Kim Guthrie is a compulsive photographer. He documents his encounters with the people, objects, scenes, signs and settings that he encounters daily in his surrounds and travels. Guthrie explains:
I’ve spent most of my career to date being overlooked and ignored because the world admires popular culture and my worldview is an un-popular culture — things the general population don’t usually aspire to or are used to rejecting, because of social bias. I spent the 1980s living on the margins of society addicted to heroin and developed a mutual respect for outsiders and the marginalised. My photographs are a work-in-progress, an ongoing self-portrait informed by my own aesthetic filter: my art training, composition, art historical references, colour relationships, and my personal history. It’s low-fi with no Photoshop gimmickry or artifice, just the trust of the ‘strangers’ I encounter and ‘things’ as they present themselves to me. Some things have a particular magic that compels my image-making. I share a love for and affinity with the regularly ignored people and things in society — the honesty and resilience of ordinariness, diametrically opposed to a fatuous celebrity culture. To the rest of the world, we are exotic — a unique melting pot that is our distinctive cultural identity, our Australian-ness. After a lifetime immersed in the language of visual art, I celebrate the uncelebrated as culturally significant.

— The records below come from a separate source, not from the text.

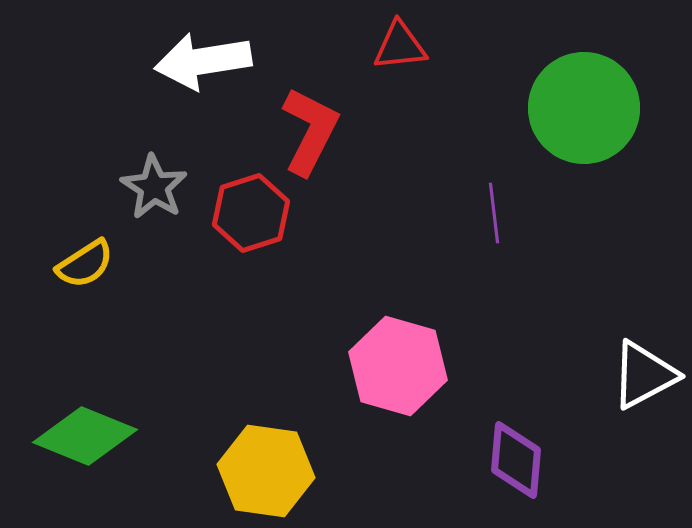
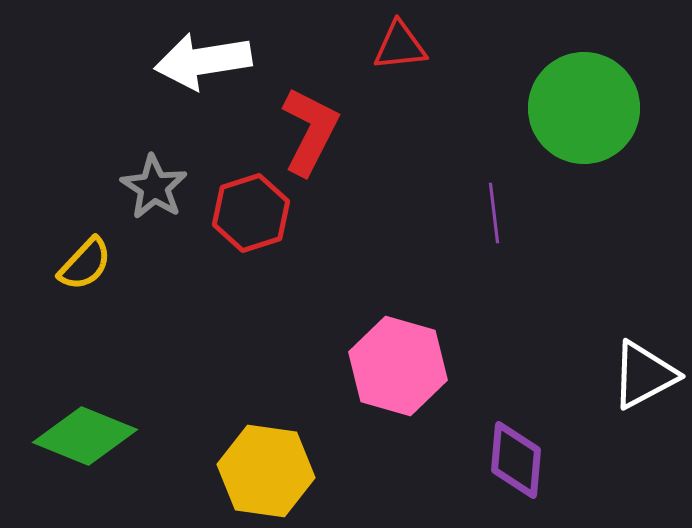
yellow semicircle: rotated 14 degrees counterclockwise
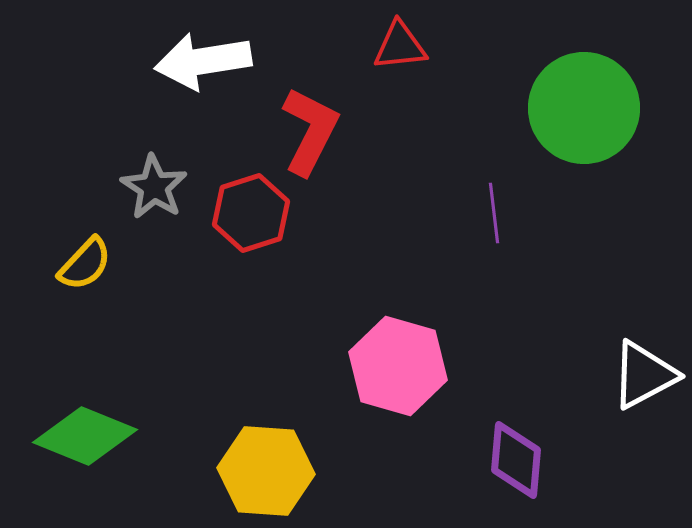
yellow hexagon: rotated 4 degrees counterclockwise
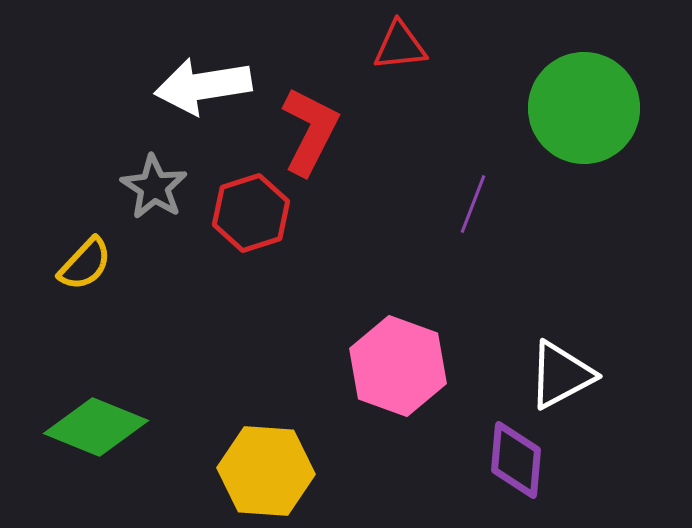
white arrow: moved 25 px down
purple line: moved 21 px left, 9 px up; rotated 28 degrees clockwise
pink hexagon: rotated 4 degrees clockwise
white triangle: moved 83 px left
green diamond: moved 11 px right, 9 px up
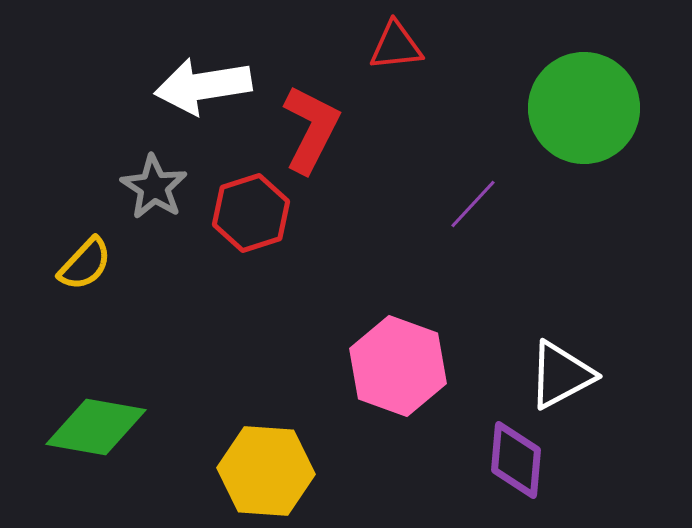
red triangle: moved 4 px left
red L-shape: moved 1 px right, 2 px up
purple line: rotated 22 degrees clockwise
green diamond: rotated 12 degrees counterclockwise
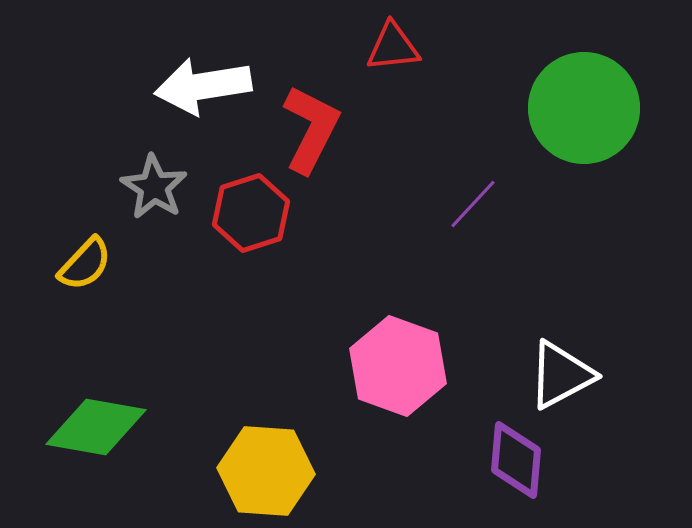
red triangle: moved 3 px left, 1 px down
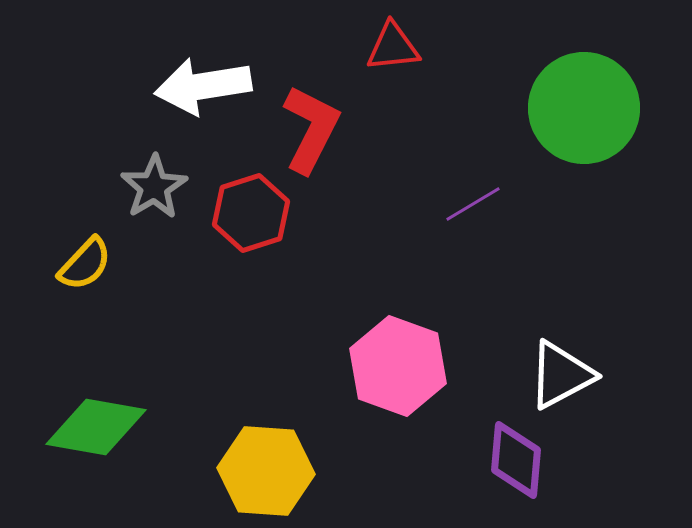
gray star: rotated 8 degrees clockwise
purple line: rotated 16 degrees clockwise
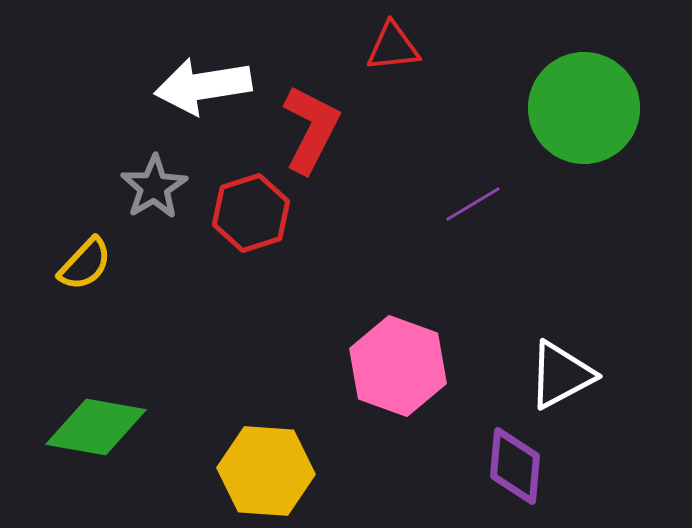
purple diamond: moved 1 px left, 6 px down
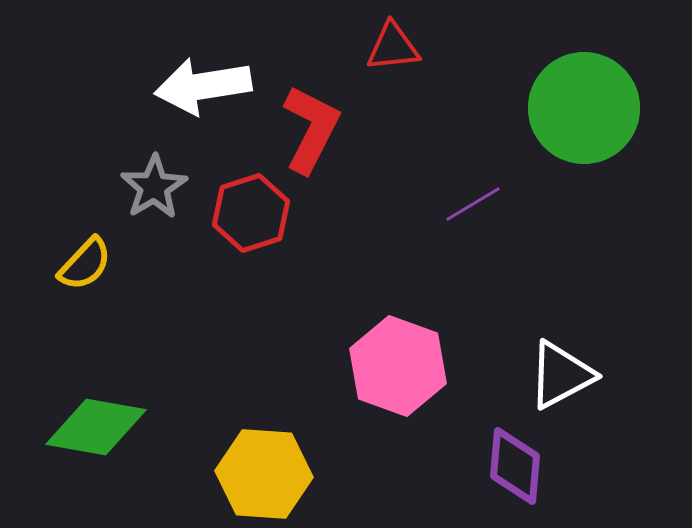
yellow hexagon: moved 2 px left, 3 px down
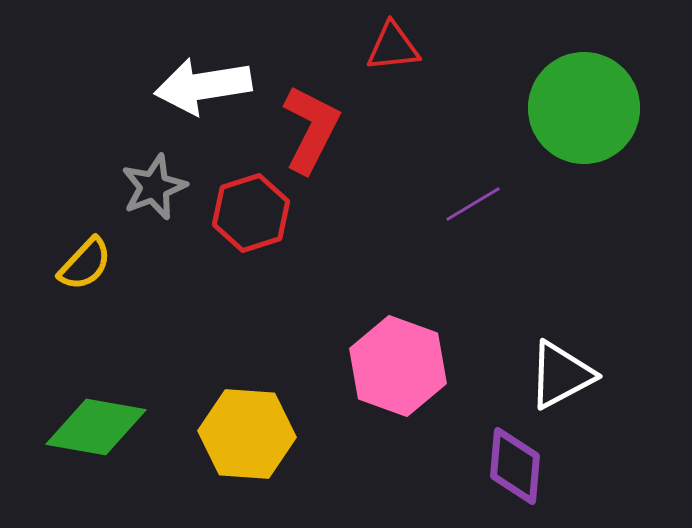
gray star: rotated 10 degrees clockwise
yellow hexagon: moved 17 px left, 40 px up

By extension Guthrie’s broader practice can be seen as a cumulative self-portrait in which the true subject is hidden behind the lens.
Kim Guthrie’s ‘My vanishing act’ series is on view in ‘GOMA Q: Contemporary Queensland Art’ currently at the Gallery of Modern Art (GOMA) until 11 October. The accompanying publication profiles the latest innovations and achievements by some of Queensland’s leading visual artists.